* Instructions for the task: In the listing below, find the line containing "Outline anything matching" and the line containing "Here is an image.". Repeat exactly those two lines and every line between them, nothing more.

[[ Record set open ]]

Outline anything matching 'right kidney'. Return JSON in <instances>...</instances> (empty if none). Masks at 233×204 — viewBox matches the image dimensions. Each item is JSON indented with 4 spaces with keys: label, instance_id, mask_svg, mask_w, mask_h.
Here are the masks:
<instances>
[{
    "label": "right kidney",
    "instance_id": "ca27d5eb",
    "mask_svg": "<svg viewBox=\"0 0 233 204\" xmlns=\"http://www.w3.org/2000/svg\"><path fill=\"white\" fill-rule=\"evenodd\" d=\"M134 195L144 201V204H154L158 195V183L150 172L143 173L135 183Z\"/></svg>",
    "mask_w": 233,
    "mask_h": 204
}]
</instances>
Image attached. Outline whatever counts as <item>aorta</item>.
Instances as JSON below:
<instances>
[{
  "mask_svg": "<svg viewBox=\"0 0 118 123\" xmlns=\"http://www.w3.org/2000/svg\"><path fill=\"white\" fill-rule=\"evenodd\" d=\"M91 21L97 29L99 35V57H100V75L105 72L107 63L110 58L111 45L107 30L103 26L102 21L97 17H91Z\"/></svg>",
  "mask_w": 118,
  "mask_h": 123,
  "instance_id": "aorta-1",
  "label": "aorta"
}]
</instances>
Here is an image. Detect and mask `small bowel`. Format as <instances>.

[[ Record set closed ]]
[[ Record set open ]]

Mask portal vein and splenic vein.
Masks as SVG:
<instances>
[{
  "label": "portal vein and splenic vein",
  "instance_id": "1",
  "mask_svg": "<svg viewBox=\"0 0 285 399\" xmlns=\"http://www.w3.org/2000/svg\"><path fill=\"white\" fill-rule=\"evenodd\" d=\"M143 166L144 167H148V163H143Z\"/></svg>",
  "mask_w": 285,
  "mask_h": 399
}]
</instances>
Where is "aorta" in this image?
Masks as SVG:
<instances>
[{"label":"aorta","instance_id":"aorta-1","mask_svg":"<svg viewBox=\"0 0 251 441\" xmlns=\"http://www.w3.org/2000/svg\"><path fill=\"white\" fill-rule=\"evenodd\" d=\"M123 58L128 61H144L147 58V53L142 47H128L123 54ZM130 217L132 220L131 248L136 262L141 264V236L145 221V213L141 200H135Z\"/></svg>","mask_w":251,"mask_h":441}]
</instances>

[[ Record set closed ]]

* Exercise result:
Outline anything matching 'right kidney'. Return JSON in <instances>...</instances> (empty if none). Masks at 233×204 — viewBox matches the image dimensions. Each item is JSON indented with 4 spaces with keys: label, instance_id, mask_svg, mask_w, mask_h.
Here are the masks:
<instances>
[{
    "label": "right kidney",
    "instance_id": "ca27d5eb",
    "mask_svg": "<svg viewBox=\"0 0 233 204\" xmlns=\"http://www.w3.org/2000/svg\"><path fill=\"white\" fill-rule=\"evenodd\" d=\"M134 195L144 201V204H154L158 195V183L150 172L143 173L135 183Z\"/></svg>",
    "mask_w": 233,
    "mask_h": 204
}]
</instances>
Image attached. Outline whatever counts as <item>aorta</item>.
Instances as JSON below:
<instances>
[{
  "mask_svg": "<svg viewBox=\"0 0 118 123\" xmlns=\"http://www.w3.org/2000/svg\"><path fill=\"white\" fill-rule=\"evenodd\" d=\"M91 21L97 29L99 35V57H100V75L105 72L107 63L110 58L111 45L107 30L103 26L102 21L97 17H91Z\"/></svg>",
  "mask_w": 118,
  "mask_h": 123,
  "instance_id": "aorta-1",
  "label": "aorta"
}]
</instances>
Here is an image. Detect and mask `small bowel`. Format as <instances>.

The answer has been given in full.